Basically, they take blood out of one arm, harvest stem cells from it, and return it to the other arm. You only donate in the event that you are matched with a recipient, and to join the register all you have to do is send them your spit, as I did.
I can not make much sense of the test results without first getting a bit of education from Marsh. We are primarily concerned, he said, with the five major histocompatibility genes: HLA-A, HLA-B, HLA-C, HLA-DR and HLA-DQ. You inherit these in a block and you end up with two sets, one from each parent. Each set is known as a haplotype; each specific version of a gene is called an allele. Without further testing it is not possible to know for sure which alleles came from which parent, but because certain ones are commonly found together, they can make a statistical best guess about your haplotypes.
“We’ll do you first,” Marsh says, handing me a sheet of paper with some numbers on it. “That’s your tissue type.”
I nod, because it seems like the right thing to do. My HLA-A allele on one haplotype, he says, goes by the name HLA-A32:01:01. Lots of people have it, apparently. The HLA-B53:01:01 on the other haplotype, however, is rare among Caucasians, but commonly found in West Africa. He produces two maps showing the geographical spread of my sort of haplotypes. One is most frequently found in Ireland; the other in Russia.
This makes sense. Although I was born in the US, I am about as genetically Irish as it is possible to be, the only potential exception being my father’s mother, who was adopted. My father once told me she was a Chechen, but he actually has no idea, and tends to change his story depending on which interesting nationalities happen to be in the news. According to my DNA, however, he may have been right.
Statistically speaking, I possess the 39th most common haplotype among European caucasians, alongside the 125th.
“So they’re not quite the commonest ones,” Marsh says.
“Let’s face it,” my wife says. “They’re pretty common.”
“It’s a different sort of common,” I say. “This is science.”
Marsh produces my wife’s report. I immediately spot that we share one allele — the aforementioned HLA-A32:01:01. However, this bit of matching type does not mean we are not one another’s type.
“That’s the only one you share,” Marsh says. “You’re quite different, so if the whole sniffing-your-mate-out is to be believed, then you’ve managed to sniff out a good mate.”
It is not a terribly romantic revelation, but it is a relief. As he explains to my wife that her haplotypes are rarer than mine — “much, much rarer,” she says — Marsh can barely conceal his excitement.
You do not need to be a scientist to see that he is withholding some information that pleases him.
“Interestingly, there’s also a B27 knocking around there,” he says.
I know from reading Davis’ book that having a B27 gene increases your risk of contracting ankylosing spondylitis, but I am pretty sure my wife has not got ankylosing spondylitis.
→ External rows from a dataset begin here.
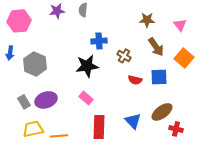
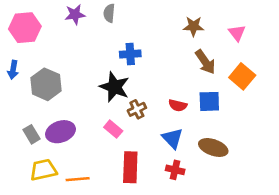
brown cross: (124, 56) -> (137, 109), moved, turned 32
black star: (87, 66) -> (114, 87), turned 30
brown ellipse: (162, 112) -> (213, 147), turned 55
blue triangle: (133, 121) -> (172, 138), moved
red cross: (176, 129) -> (175, 170), moved

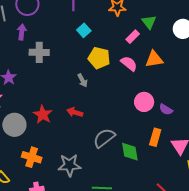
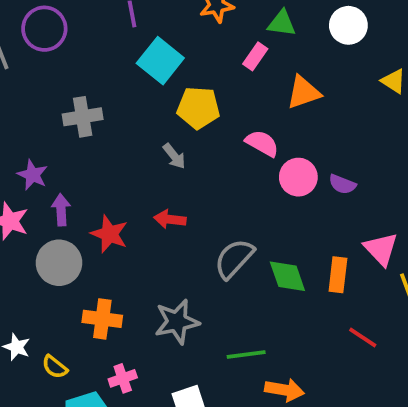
green triangle: (149, 22) -> (282, 23), turned -35
cyan square: (84, 30) -> (160, 61), size x1.6
purple arrow: (22, 32) -> (61, 210), moved
pink semicircle: (129, 64) -> (262, 143), moved
orange rectangle: (155, 137) -> (338, 275), moved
“Occasionally we come across people with types we’ve never seen before,” Marsh says.
Oh goodness, I think. Not her.
“You have a new B27 allele that we’ve never seen before in the world,” he says. “We’ll be sequencing you properly, your sequence will go in the database, and we’ll give it a new number.”
My wife beams.
“I feel like I’ve won a rosette!” she says.
She instantly forgets why we have come — to test our compatibility. She is no longer interested in that little piece of good news. On the car ride home she is insufferable.
“I can’t wait to tell everyone I’ve got an unknown — what have I got?” she asks.
“An allele,” I say.
“A brand new allele,” she says. “Yours are all common, whereas mine is unique, like me.”
“That’s great,” I say. “Good luck finding a match for your next bone marrow transplant.”
Later I feel bad about saying this, because she is my wife, and she is unique. I smelled her out of thousands.